A Guarda Nacional Republicana (GNR), através do Serviço de Proteção da Natureza e do Ambiente (SEPNA) de Felgueiras, resgatou, no dia 14 de setembro, no concelho de Lousada, uma raposa (Vulpes vulpes) que se encontrava presa na varanda de uma residência térrea, um resgate que resultou de uma chamada telefónica de um cidadão que informou as autoridades de que o animal estava retido no local, e que levou os elementos do SEPNA a deslocarem-se ao local, onde verificaram que a raposa estava assustada e muito violenta, um comportamento normal num animal selvagem que se sente encurralado e ameaçado, e que exigiu uma intervenção cuidadosa para evitar ferir o animal ou colocar em risco os próprios agentes e os residentes.

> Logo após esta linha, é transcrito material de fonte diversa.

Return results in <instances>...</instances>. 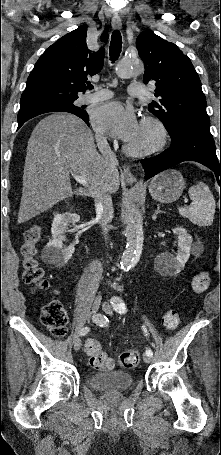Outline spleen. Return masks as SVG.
Instances as JSON below:
<instances>
[{"label": "spleen", "instance_id": "spleen-1", "mask_svg": "<svg viewBox=\"0 0 221 455\" xmlns=\"http://www.w3.org/2000/svg\"><path fill=\"white\" fill-rule=\"evenodd\" d=\"M192 205L187 209L179 207V214L198 226H210L214 220L215 199L209 187L203 182H197L189 189Z\"/></svg>", "mask_w": 221, "mask_h": 455}]
</instances>
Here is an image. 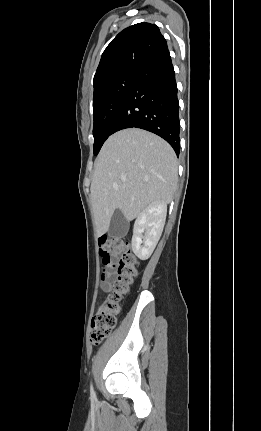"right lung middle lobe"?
Wrapping results in <instances>:
<instances>
[{
    "instance_id": "right-lung-middle-lobe-1",
    "label": "right lung middle lobe",
    "mask_w": 261,
    "mask_h": 431,
    "mask_svg": "<svg viewBox=\"0 0 261 431\" xmlns=\"http://www.w3.org/2000/svg\"><path fill=\"white\" fill-rule=\"evenodd\" d=\"M138 74L139 71L122 73L94 89V155L99 153L103 143L112 134L114 120Z\"/></svg>"
}]
</instances>
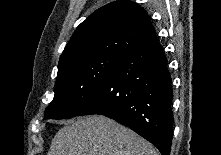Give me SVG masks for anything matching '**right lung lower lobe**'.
Segmentation results:
<instances>
[{
	"label": "right lung lower lobe",
	"instance_id": "1",
	"mask_svg": "<svg viewBox=\"0 0 221 155\" xmlns=\"http://www.w3.org/2000/svg\"><path fill=\"white\" fill-rule=\"evenodd\" d=\"M173 91L167 60L156 35L128 51L79 116L109 117L170 155Z\"/></svg>",
	"mask_w": 221,
	"mask_h": 155
}]
</instances>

No decurso da ação, apurou-se que a raposa tinha saltado para o interior da varanda à procura de alimento, de onde não conseguiu escapar, uma situação que é relativamente comum em zonas rurais e semi-rurais, onde as raposas, atraídas por restos de comida, por fruta caída das árvores ou por outros alimentos facilmente acessíveis, se aproximam das habitações humanas e, por vezes, ficam presas em varandas, pátios, garagens ou outros espaços fechados, sem conseguirem encontrar a saída. A raposa foi devolvida ao seu habitat natural, depois de se verificar que não apresentava quaisquer ferimentos, um desfecho positivo que mostra que a intervenção foi rápida e eficaz, e que o animal não sofreu danos físicos durante o resgate ou durante o tempo em que esteve preso.

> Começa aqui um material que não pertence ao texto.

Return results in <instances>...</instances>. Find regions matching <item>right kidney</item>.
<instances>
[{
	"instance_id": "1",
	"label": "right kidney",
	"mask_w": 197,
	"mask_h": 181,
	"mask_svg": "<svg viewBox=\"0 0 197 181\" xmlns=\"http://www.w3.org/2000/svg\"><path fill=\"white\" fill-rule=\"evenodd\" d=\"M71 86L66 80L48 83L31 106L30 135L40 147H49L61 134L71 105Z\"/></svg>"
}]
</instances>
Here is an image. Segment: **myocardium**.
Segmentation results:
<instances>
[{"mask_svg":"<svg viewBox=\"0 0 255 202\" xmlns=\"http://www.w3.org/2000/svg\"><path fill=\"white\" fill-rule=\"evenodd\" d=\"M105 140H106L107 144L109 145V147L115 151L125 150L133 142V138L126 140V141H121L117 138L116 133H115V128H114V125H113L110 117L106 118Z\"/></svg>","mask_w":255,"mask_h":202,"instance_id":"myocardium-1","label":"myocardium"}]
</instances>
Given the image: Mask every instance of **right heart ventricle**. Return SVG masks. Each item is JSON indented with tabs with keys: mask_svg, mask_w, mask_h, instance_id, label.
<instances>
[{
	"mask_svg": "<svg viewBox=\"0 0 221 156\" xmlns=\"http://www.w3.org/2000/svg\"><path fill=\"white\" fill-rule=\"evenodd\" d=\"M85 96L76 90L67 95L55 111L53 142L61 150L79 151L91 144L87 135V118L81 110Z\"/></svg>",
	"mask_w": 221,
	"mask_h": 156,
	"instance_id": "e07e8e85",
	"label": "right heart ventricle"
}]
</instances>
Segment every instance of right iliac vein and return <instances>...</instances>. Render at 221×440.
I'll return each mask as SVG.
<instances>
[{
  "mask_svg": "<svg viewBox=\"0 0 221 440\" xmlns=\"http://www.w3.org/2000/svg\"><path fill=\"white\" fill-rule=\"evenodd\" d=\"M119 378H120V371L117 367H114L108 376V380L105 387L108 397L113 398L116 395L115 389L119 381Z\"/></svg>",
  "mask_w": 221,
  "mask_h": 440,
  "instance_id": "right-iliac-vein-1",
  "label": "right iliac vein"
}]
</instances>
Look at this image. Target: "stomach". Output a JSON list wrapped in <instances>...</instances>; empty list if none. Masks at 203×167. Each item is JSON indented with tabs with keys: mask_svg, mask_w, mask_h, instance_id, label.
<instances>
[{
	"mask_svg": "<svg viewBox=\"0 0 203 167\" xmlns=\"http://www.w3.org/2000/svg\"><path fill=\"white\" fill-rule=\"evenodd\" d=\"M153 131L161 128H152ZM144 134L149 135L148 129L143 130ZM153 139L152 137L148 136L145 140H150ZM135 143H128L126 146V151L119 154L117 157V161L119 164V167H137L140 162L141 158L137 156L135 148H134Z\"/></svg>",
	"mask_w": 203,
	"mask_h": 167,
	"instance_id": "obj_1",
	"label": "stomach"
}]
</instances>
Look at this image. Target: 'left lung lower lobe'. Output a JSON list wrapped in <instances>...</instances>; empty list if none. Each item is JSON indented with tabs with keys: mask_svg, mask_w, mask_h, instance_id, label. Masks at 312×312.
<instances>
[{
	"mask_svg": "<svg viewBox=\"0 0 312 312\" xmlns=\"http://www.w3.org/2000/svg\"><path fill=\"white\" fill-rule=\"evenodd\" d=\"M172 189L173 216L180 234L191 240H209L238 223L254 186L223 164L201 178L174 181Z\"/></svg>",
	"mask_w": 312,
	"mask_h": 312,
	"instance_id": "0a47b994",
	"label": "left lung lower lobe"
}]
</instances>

A ação contou com o apoio do Centro de Recolha Oficial de Animais de Lousada, uma entidade que tem como missão recolher, tratar e, sempre que possível, devolver à natureza animais selvagens ou domésticos que se encontram em situação de risco, e que, neste caso, terá auxiliado a GNR na contenção e no transporte da raposa, garantindo que o animal era manuseado de forma segura e que era libertado num local adequado, longe de zonas habitadas e de tráfego rodoviário, onde pudesse retomar a sua vida selvagem sem riscos imediatos.

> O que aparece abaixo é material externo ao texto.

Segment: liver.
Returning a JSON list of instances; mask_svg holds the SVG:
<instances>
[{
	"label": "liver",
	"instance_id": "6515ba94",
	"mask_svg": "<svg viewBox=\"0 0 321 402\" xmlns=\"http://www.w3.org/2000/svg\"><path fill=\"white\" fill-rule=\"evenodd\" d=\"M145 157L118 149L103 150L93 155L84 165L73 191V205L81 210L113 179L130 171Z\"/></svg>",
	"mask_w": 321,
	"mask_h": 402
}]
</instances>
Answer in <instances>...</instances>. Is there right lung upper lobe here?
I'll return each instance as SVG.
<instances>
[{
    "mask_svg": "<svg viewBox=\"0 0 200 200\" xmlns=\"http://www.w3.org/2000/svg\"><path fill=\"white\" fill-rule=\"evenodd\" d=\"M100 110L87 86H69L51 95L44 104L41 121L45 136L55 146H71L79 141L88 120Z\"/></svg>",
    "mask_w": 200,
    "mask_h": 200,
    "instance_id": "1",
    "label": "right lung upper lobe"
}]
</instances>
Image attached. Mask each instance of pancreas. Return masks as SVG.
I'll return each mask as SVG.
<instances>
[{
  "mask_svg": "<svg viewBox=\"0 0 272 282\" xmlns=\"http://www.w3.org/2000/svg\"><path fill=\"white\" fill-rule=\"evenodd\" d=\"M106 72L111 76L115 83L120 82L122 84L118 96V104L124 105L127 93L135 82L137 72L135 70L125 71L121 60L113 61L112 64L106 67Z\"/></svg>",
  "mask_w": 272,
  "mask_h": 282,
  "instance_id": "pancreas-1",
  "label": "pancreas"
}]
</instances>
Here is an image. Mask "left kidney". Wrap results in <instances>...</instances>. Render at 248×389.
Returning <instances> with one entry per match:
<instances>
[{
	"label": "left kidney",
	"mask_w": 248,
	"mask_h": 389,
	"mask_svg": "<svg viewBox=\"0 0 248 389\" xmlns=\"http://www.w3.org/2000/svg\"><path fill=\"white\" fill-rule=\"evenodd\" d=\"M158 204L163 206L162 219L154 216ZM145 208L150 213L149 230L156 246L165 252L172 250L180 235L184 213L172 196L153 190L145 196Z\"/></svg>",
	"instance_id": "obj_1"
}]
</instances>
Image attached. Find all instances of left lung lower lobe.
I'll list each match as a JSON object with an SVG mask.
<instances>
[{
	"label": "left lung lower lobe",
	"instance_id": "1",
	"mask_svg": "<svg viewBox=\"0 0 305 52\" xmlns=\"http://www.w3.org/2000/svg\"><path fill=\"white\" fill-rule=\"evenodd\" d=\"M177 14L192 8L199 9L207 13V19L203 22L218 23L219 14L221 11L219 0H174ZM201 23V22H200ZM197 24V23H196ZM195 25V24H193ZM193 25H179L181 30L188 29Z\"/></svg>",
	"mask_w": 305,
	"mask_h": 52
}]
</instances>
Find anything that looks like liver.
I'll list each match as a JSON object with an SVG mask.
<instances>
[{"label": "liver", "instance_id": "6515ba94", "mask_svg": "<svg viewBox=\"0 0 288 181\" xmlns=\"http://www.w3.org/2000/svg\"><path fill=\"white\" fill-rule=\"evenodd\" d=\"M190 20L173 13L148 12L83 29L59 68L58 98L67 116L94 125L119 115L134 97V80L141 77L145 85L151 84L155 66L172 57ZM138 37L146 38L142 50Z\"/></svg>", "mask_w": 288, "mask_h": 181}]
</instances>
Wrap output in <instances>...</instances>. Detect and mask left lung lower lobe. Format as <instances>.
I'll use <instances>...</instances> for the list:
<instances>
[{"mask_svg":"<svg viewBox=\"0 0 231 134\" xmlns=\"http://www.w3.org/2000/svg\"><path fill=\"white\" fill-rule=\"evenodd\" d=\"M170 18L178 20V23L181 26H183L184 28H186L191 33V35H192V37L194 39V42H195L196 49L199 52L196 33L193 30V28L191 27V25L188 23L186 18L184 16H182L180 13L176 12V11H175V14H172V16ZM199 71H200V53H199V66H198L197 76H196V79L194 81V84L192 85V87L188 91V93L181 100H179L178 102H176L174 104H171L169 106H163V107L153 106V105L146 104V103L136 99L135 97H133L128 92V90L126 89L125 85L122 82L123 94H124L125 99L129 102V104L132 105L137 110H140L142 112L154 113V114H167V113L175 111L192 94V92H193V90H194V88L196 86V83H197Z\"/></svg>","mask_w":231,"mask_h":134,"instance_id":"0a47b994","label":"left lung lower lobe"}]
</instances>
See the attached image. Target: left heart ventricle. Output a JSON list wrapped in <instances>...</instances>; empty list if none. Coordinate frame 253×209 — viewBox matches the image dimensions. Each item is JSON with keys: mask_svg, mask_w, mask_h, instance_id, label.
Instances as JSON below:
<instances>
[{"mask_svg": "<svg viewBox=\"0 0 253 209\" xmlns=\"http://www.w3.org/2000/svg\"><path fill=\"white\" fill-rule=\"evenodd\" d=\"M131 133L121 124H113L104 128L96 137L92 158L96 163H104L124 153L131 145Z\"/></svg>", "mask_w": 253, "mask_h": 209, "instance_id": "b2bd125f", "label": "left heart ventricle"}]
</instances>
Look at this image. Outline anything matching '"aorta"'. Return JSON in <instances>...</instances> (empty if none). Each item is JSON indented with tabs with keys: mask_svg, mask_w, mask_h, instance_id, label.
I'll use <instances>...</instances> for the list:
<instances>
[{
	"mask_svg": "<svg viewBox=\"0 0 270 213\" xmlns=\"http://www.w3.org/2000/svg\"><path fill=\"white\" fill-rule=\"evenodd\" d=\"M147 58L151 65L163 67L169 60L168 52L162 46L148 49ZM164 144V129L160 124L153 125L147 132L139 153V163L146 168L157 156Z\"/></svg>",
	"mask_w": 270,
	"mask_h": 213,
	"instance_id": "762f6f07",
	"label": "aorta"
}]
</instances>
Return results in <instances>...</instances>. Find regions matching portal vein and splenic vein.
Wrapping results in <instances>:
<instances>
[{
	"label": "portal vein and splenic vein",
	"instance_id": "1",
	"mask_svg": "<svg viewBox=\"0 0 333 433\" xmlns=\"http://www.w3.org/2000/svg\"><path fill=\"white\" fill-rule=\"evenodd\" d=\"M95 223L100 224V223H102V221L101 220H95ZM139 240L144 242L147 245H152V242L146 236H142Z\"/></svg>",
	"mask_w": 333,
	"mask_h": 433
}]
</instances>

A GNR, através do SEPNA, tem como preocupação diária a proteção ambiental e dos animais, uma missão que vai muito além da fiscalização de crimes ambientais, como a caça furtiva, a poluição ou o abate ilegal de árvores, e que inclui também o resgate de animais em perigo, a sensibilização das populações para a coexistência com a fauna selvagem, e a cooperação com centros de recolha, associações de proteção animal e outras entidades que trabalham na defesa do património natural e animal. Para facilitar a denúncia de infrações ou o esclarecimento de dúvidas, a GNR disponibiliza a Linha SOS Ambiente e Território (808 200 520), que funciona em permanência e que permite aos cidadãos reportar situações de risco para o ambiente ou para os animais, como animais presos, feridos ou em perigo, poluição de rios ou linhas de água, descargas ilegais de resíduos, ou outras ocorrências que careçam de intervenção das autoridades.
O caso da raposa em Lousada é um exemplo de como a presença do SEPNA e a colaboração dos cidadãos podem resultar em resgates bem-sucedidos, que permitem salvar animais selvagens que, de outra forma, poderiam morrer de fome, de sede, de ferimentos ou atropelados ao tentar escapar, e que contribuem para a preservação da biodiversidade e para a manutenção do equilíbrio ecológico nas zonas rurais e semi-rurais, onde as raposas, embora por vezes vistas como pragas ou como animais perigosos, têm um papel importante no controlo de populações de roedores e de outros pequenos animais, e são um indicador de um ecossistema saudável e diversificado.